§ WHAT YOU SHOULD DO
Go through the records below and count every line containing "security". Reply with the count alone.
——————————
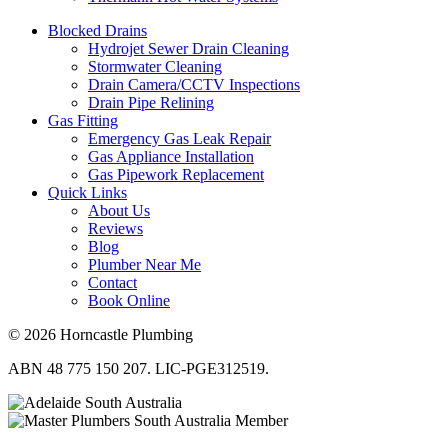
Blocked Drains
Hydrojet Sewer Drain Cleaning
Stormwater Cleaning
Drain Camera/CCTV Inspections
Drain Pipe Relining
Gas Fitting
Emergency Gas Leak Repair
Gas Appliance Installation
Gas Pipework Replacement
Quick Links
About Us
Reviews
Blog
Plumber Near Me
Contact
Book Online
© 2026 Horncastle Plumbing
ABN 48 775 150 207. LIC-PGE312519.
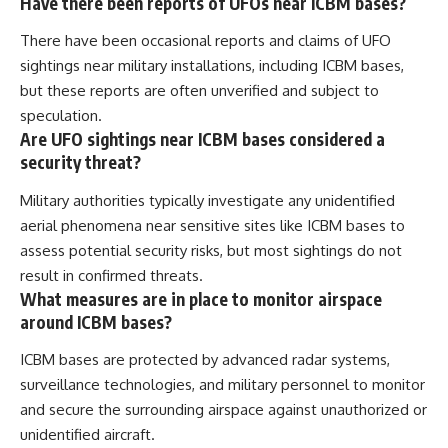
Have there been reports of UFOs near ICBM bases?
There have been occasional reports and claims of UFO
sightings near military installations, including ICBM bases,
but these reports are often unverified and subject to
speculation.
Are UFO sightings near ICBM bases considered a
security threat?
Military authorities typically investigate any unidentified
aerial phenomena near sensitive sites like ICBM bases to
assess potential security risks, but most sightings do not
result in confirmed threats.
What measures are in place to monitor airspace
around ICBM bases?
ICBM bases are protected by advanced radar systems,
surveillance technologies, and military personnel to monitor
and secure the surrounding airspace against unauthorized or
unidentified aircraft.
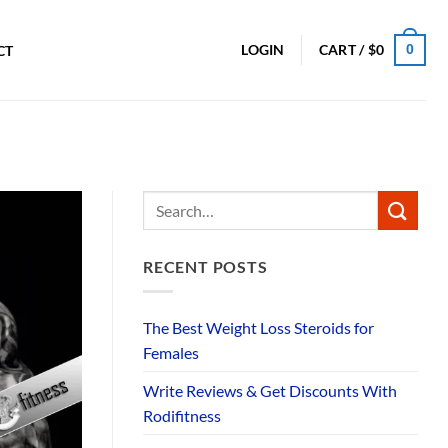
0
LOGIN
CART /
$
0
CT
RECENT POSTS
The Best Weight Loss Steroids for
Females
Write Reviews & Get Discounts With
Rodifitness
——————————
§ RESPONSE TO THIS TASK
2